Working Papers

"Accounting for the International Quantity-Quality Trade-Off" (with Juan Carlos Cordoba and Xiying Liu) [pdf]


We investigate what accounts for the observed international differences in schooling and fertility, in particular the role of TFP, age-dependent mortality rates and public education policies. We use a generalized version of the Barro-Becker model that: (i) includes accumulation of human capital; (ii) allows for separate roles for intertemporal substitution, intergenerational substitution, and mortality risk aversion; and (iii) considers intergenerational financial frictions. We calibrate the model to a cross-section of countries in 2013. We find that while differences in TFP account for a large fraction of the dispersion in schooling, fertility and income per capita, public education subsidies play a major role.
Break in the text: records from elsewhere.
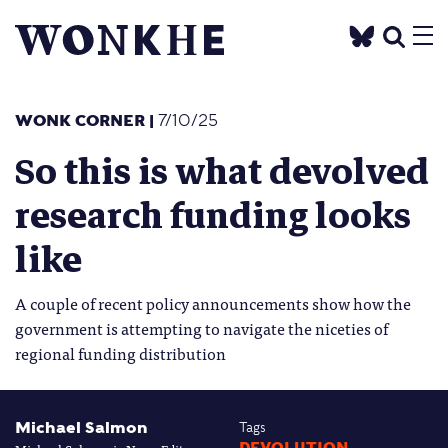
WONK CORNER
|
7/10/25
So this is what devolved
research funding looks
like
A couple of recent policy announcements show how the
government is attempting to navigate the niceties of
regional funding distribution
Michael Salmon
Tags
Public education spending per pupil matters relatively more in explaining the dispersion of fertility, while both the amount spent per pupil and the duration (years) of the subsidy are important in accounting for the dispersion of schooling. Eliminating public education subsidies results in an increase in average fertility, a decrease in human capital and income per capita, and an increase in the dispersion of schooling, fertility and income.

"A Contribution to the Economic Theory of Fertility" (with Juan Carlos Cordoba) [pdf]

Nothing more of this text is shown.